According to the literature, up to now, no study on modeling and simulating of the dynamic performance of an industrial gas turbine has been done by the Bond Graph. This modeling needs to consider the effects of the inlet guide vanes. Also in earlier studies, the information bonds have not been used to transfer the information to the engine components and to modulate them. But in this paper, the energy fields (as the engine components) were modulated by receiving the information from the information bonds. The objective of this study is to model and simulate the dynamic performance of the industrial gas turbine by the Bond Graph method.
This paper is prepared in seven sections. First, the examined industrial gas turbine engine is described. Next, the thermodynamic C and R fields (pseudo Bond Graph elements) proposed by Karnopp are developed for the engine components. Subsequently, the complete dynamic model of the gas turbine engine is constructed after coupling the BondGraph component models. In the following, the control system is described. Then, the analysis and comparative study of the BG model and GSP simulation results are presented. Finally, the discussions and conclusions are given.
2 Gas turbine description
The gas turbine engine studied in this paper is a medium size industrial twoshaft gas turbine, which can be employed in both power generation and mechanicaldrive applications [18], and here, the power generation application is considered. This gas turbine engine which known as SGT600, includes an axial compressor with 10 stages that the first two stages have the variable inlet guide vanes. The examined engine also has two bleed valves that open during start and stop to bypass some of the air to avoid surging. The engine specifications in design point condition are listed in Table 1 [18]. The industrial gas turbine under study consists of two distinct parts; the gas generator (GG) and power turbine (PT). The gas generator provides the energy needed to rotate the power turbine and the power turbine uses this power to rotate the generator or compressor depend on the application. As shown in Figure 1, main components of the gas turbine are the compressor, combustion chamber, GG turbine and power turbine. This engine has two separate shafts. The first shaft related to the gas generator is the connector between the compressor and GG turbine and the second shaft connects the power turbine to the compressor or generator (external load).

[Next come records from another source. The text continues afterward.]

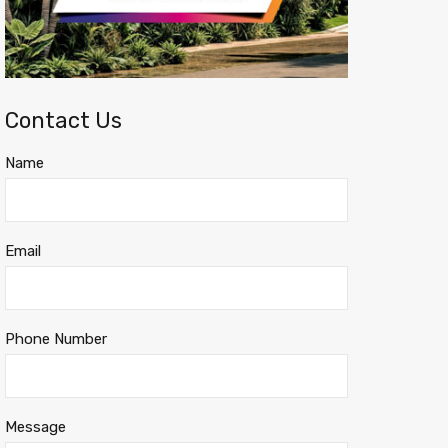
Contact Us
Name
Email
Phone Number
Message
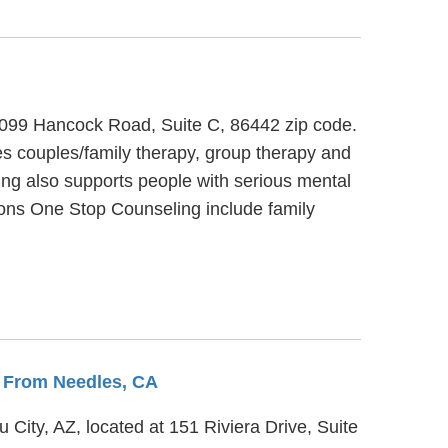
t 1099 Hancock Road, Suite C, 86442 zip code.
s couples/family therapy, group therapy and
ing also supports people with serious mental
utions One Stop Counseling include family
s From Needles, CA
 City, AZ, located at 151 Riviera Drive, Suite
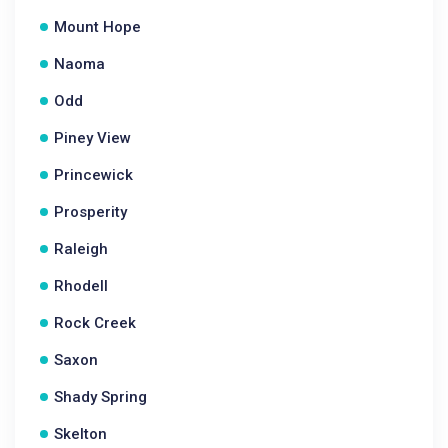
Mount Hope
Naoma
Odd
Piney View
Princewick
Prosperity
Raleigh
Rhodell
Rock Creek
Saxon
Shady Spring
Skelton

Design point characteristics of the examined gas turbine engine.
Fig. 1
Schematic of the twoshaft gas turbine. 
3 Bond Graph modelling of gas turbine engine components
A field is a multiport Bond Graph element. In the following, the engine components have been considered as energy fields. The variables of effort and flow in this section are as the same variables as introduced and selected by Karnopp [19] in the thermofluid systems. The selection of these variables causes that the use of the pseudo Bond Graph is more useful than the true Bond Graph. One of the pseudo bonds considers the energy flow as the flow variable and the temperature as the effort variable. The other pseudo bond takes into account the pressure as the effort variable, and the mass flow as the flow variable. Also in the modeling of the compressor and turbine, the torque is selected as the effort variable and the engine speed as the flow variable. Bond Graph modelling of gas turbine systems for dynamic performance has to comply with some very important guidelines to provide useful results: the model must be able to predict steady state performance over a wide area of operating conditions. The model should be as simple as possible, yet able to predict the dynamic operation of interest. The model should include a fairly complete model of the control system, i.e. speed control, temperature limitation, acceleration and deceleration limitation, rate of fuel injection limitation, etc. To develop a workable model for a complete gas turbine system a number of simplifications has to be introduced. First the total system is divided into a number of subsystems such as the compressor, the combustor and turbine. Each of these components having their own model description which are influencing the exchange of mass, energy and work between each of the subsystems. In addition they may introduce changes in the composition of the working medium. Describing the thermodynamic processes which take place in each of the subsystems following the working medium through the complete system is the common denominator of the engine models to be developed.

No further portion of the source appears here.